Segment Start: Data for review
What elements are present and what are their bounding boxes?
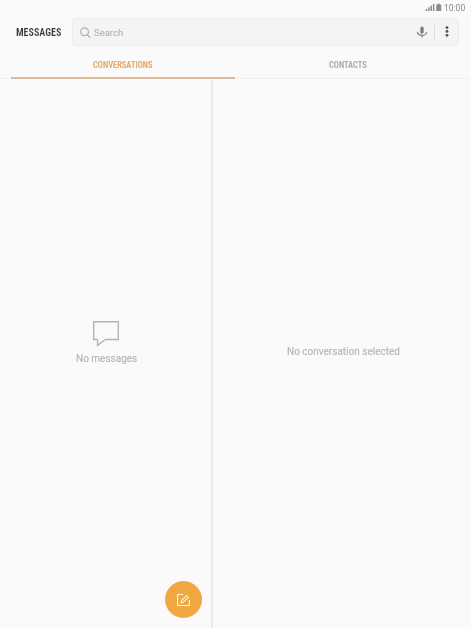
button[interactable]: Search bbox=[72, 18, 459, 46]
button[interactable]: More options bbox=[435, 18, 459, 46]
button[interactable]: New message bbox=[165, 581, 202, 618]
staticText: 10:00 bbox=[444, 3, 466, 13]
button[interactable]: Voice search bbox=[409, 18, 434, 46]
staticText: CONTACTS bbox=[329, 60, 367, 70]
button[interactable]: CONTACTS bbox=[235, 48, 471, 78]
staticText: Search bbox=[94, 27, 124, 38]
staticText: No messages bbox=[76, 353, 138, 365]
staticText: MESSAGES bbox=[16, 27, 62, 39]
staticText: No conversation selected bbox=[287, 346, 400, 358]
button[interactable]: CONVERSATIONS bbox=[0, 48, 235, 78]
staticText: CONVERSATIONS bbox=[93, 60, 153, 70]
Segment End: Data for review
■ **What the task asks**: Reproduce all the records verbatim, excluding images.

■ **Answer section**:
What elements are present and what are their bounding boxes?
button[interactable]: Search bbox=[72, 18, 459, 46]
button[interactable]: More options bbox=[435, 18, 459, 46]
button[interactable]: New message bbox=[165, 581, 202, 618]
staticText: 10:00 bbox=[444, 3, 466, 13]
button[interactable]: Voice search bbox=[409, 18, 434, 46]
staticText: CONTACTS bbox=[329, 60, 367, 70]
button[interactable]: CONTACTS bbox=[235, 48, 471, 78]
staticText: Search bbox=[94, 27, 124, 38]
staticText: No messages bbox=[76, 353, 138, 365]
staticText: MESSAGES bbox=[16, 27, 62, 39]
staticText: No conversation selected bbox=[287, 346, 400, 358]
button[interactable]: CONVERSATIONS bbox=[0, 48, 235, 78]
staticText: CONVERSATIONS bbox=[93, 60, 153, 70]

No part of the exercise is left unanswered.